With any family law litigation action, there are certain hard-and-fast rules established under Florida law. You only have a set number of days (or months or years) to take certain actions, and if you’re late, then you face serious consequences. The plaintiff has a specific burden of proof that must be met, and if the burden isn’t met, then the case ends in defeat. In other words, it isn’t enough just to know the facts of your case, you must also have someone on your side who knows the law and how to use the law’s procedural rules to your maximum advantage. For these and other benefits, look to a skilled South Florida family law attorney.
In the case of F.S. and L.D. the action being pursued was court approval of a child relocation, and the mother was the one seeking permission. In this kind of proceeding, there are specific rules. First, the parent who desires to move the child must go to court and ask the judge for permission to make the move in advance. After that happens, the other parent has a very limited period of time in which to file an objection. That is one reason (among several) why, if you receive legal papers serving you with notice that your ex has filed a request for child relocation with the court, you act with all due speed, including moving swiftly to retain knowledgeable counsel.

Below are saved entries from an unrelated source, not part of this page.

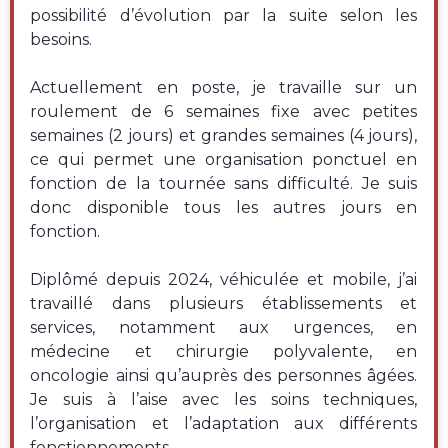
possibilité d’évolution par la suite selon les
besoins.
Actuellement en poste, je travaille sur un
roulement de 6 semaines fixe avec petites
semaines (2 jours) et grandes semaines (4 jours),
ce qui permet une organisation ponctuel en
fonction de la tournée sans difficulté. Je suis
donc disponible tous les autres jours en
fonction.
Diplômé depuis 2024, véhiculée et mobile, j’ai
travaillé dans plusieurs établissements et
services, notamment aux urgences, en
médecine et chirurgie polyvalente, en
oncologie ainsi qu’auprès des personnes âgées.
Je suis à l’aise avec les soins techniques,
l’organisation et l’adaptation aux différents
fonctionnements.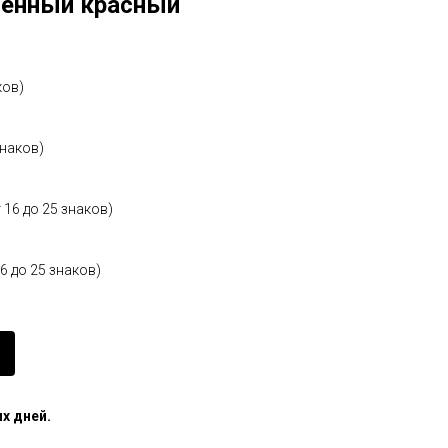
шённый красный
ков)
знаков)
 16 до 25 знаков)
6 до 25 знаков)
х дней.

The law only gives you 20 days after you’ve been served with papers in which to file your objection and get that objection served on the other parent. Filing too late — or failing to file at all — can have dramatically disastrous consequences. Florida law says that if a parent files a valid request for relocation and the other parent fails to submit a timely objection, then the court can simply give permission for the relocation, unless there is evidence on record to indicate that the move isn’t in the best interests of the child. What’s more, the court can make that decision and give that approval without even holding a hearing.
If you object on time, or if the court decides for other reasons to hold a hearing, then it is important to understand which parent must prove what. The law in Florida requires the requesting parent to prove by a “preponderance of the evidence” that the move is in the child’s best interest. “Preponderance of the evidence” means “more likely than not,” or put another way, that at least 51% of the evidence favors that party’s argument.
What’s also important to understand is that the burden of proof described in the preceding paragraph is placed upon every requesting parent in every case where the judge orders a hearing, regardless of whether or not the non-requesting parent filed a timely objection. For example, in F.S. and L.D.’s case, the mother requested relocation of the child from Miami to Huntsville, Alabama. The father did not file a timely objection. The trial judge in this couple’s case held a hearing but shifted the burden of proof from the mother to the father. The appeals court favored the father in his appeal, declaring that this shifting of the burden of proof was improper. The outcome could have been much worse for this father, as the trial court conceivably could have approved the relocation without even holding a hearing, and that hypothetical order likely would have survived an appeal.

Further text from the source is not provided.